【書籍化&コミカライズ】身代わり聖女の初夜権~国外追放されたわたし、なぜかもふもふの聖獣様に溺愛されています~
 わたしを抱いたまま、ヴォルフは陛下に視線を合わせた。
 陛下も近衛騎士達もあ然とした表情のまま、ヴォルフを見つめ固まっていた。
 ヴォルフの厳然とした声が双月の間に響く。

「……女神の加護は人知の及ばぬ神の領域のもの。
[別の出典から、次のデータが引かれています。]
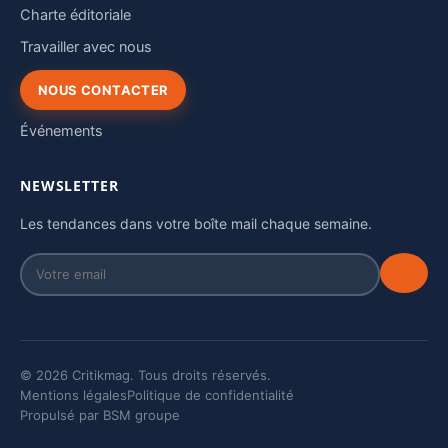
Charte éditoriale
Travailler avec nous
NOUS CONTACTER
Événements
NEWSLETTER
Les tendances dans votre boîte mail chaque semaine.
© 2026 Critikmag. Tous droits réservés.
Mentions légales
Politique de confidentialité
Propulsé par BSM groupe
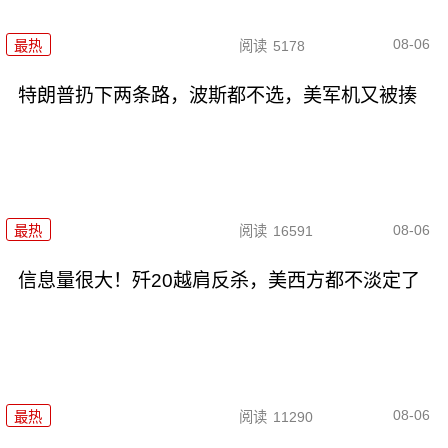
08-06
最热
阅读
5178
特朗普扔下两条路，波斯都不选，美军机又被揍
08-06
最热
阅读
16591
信息量很大！歼20越肩反杀，美西方都不淡定了
08-06
最热
阅读
11290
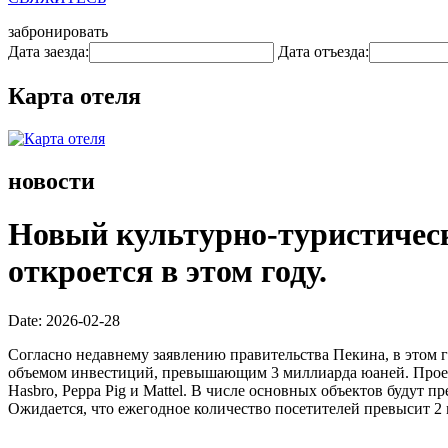
забронировать
Дата заезда:
Дата отъезда:
Карта отеля
новости
Новый культурно-туристическ
откроется в этом году.
Date: 2026-02-28
Согласно недавнему заявлению правительства Пекина, в этом г
объемом инвестиций, превышающим 3 миллиарда юаней. Проек
Hasbro, Peppa Pig и Mattel. В числе основных объектов будут
Ожидается, что ежегодное количество посетителей превысит 2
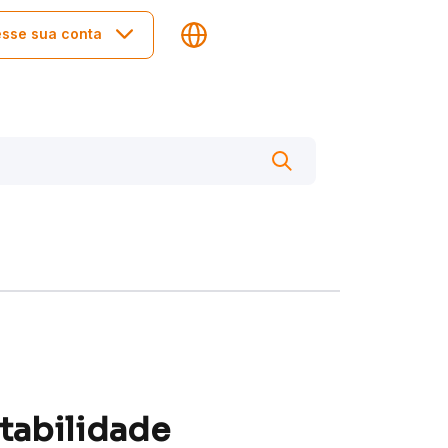
sse sua conta
tabilidade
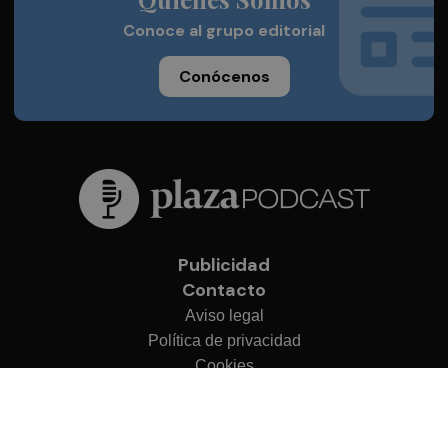
Conoce al grupo editorial
Conócenos
Publicidad
Contacto
Aviso legal
Política de privacidad
Cookies
© 2026 Plaza Podcast
Desarrollado por
OA Cloud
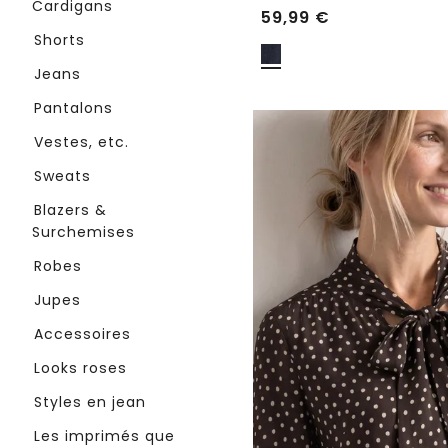
Cardigans
59,99
€
Shorts
Jeans
Pantalons
Vestes, etc.
Sweats
Blazers &
Surchemises
Robes
Jupes
Accessoires
Looks roses
Styles en jean
Les imprimés que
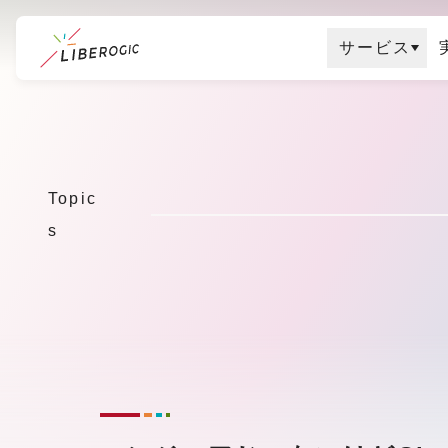
サービス
メ
イ
ン
コ
Topic
ン
s
テ
ン
ツ
に
ス
キ
ッ
プ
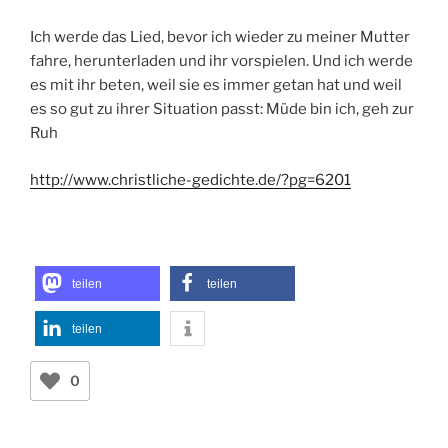
Ich werde das Lied, bevor ich wieder zu meiner Mutter
fahre, herunterladen und ihr vorspielen. Und ich werde
es mit ihr beten, weil sie es immer getan hat und weil
es so gut zu ihrer Situation passt: Müde bin ich, geh zur
Ruh
http://www.christliche-gedichte.de/?pg=6201
teilen
teilen
teilen
0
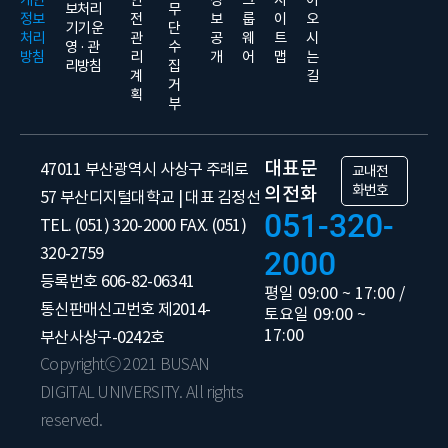
보처리
무
정보
전
보
룹
이
오
기기 운
단
처리
관
공
웨
트
시
영 · 관
수
방침
리
개
어
맵
는
리방침
집
계
길
거
획
부
대표문
47011 부산광역시 사상구 주례로
교내전
화번호
의전화
57 부산디지털대학교 | 대표 김정선
051-320-
TEL. (051) 320-2000 FAX. (051)
320-2759
2000
등록번호 606-82-06341
평일 09:00 ~ 17:00 /
통신판매신고번호 제2014-
토요일 09:00 ~
17:00
부산사상구-0242호
Copyrightⓒ 2021 BUSAN
DIGITAL UNIVERSITY. All rights
reserved.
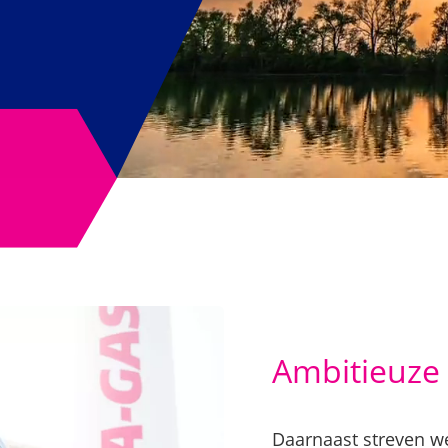
Ambitieuze
Daarnaast streven w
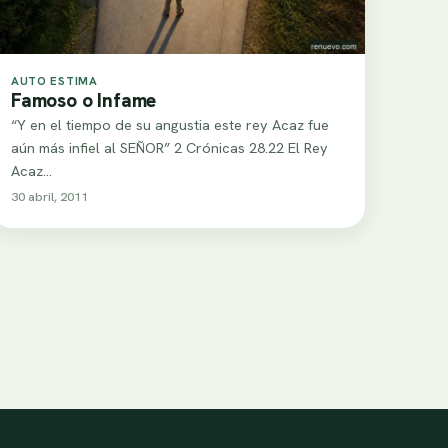
AUTO ESTIMA
Famoso o Infame
“Y en el tiempo de su angustia este rey Acaz fue
aún más infiel al SEÑOR” 2 Crónicas 28.22 El Rey
Acaz…
30 abril, 2011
己の欲望を満たすために利用することはまかりならぬ」

 誰もが気圧されて何も言えずにいる中、かろうじて陛下が口を開いた。

「お、恐れながら……加護を受け、国を治めることが……」
「この期に及んで、民の幸福のためなどという浅薄な言い訳をするなよ」
「…………」
「女神に己の怠慢を転嫁するな。王も貴族も平民も、女神の前では変わらぬ。泡沫の命に過ぎぬと知れ」

 声もなく、国王陛下がひれ伏した。
 騎士達も次々と膝を折った。

 ヴォルフはわたしを彼らから隠すように胸に抱きこむと、割れた窓から宙空へと飛び出した。





 夜の冷えた空気が空に浮かぶわたし達をつつむ。

 天空には冴え冴えと輝く月。
 遥か下には、初夜の儀のための豪華な館。
 そして、王宮の尖塔、大神殿の白い屋根、王都を彩る宝石のような篝火の列。

 街が遠くなり、見上げた月が瞬いた途端、わたし達の存在はその場からパッと消滅したのだった。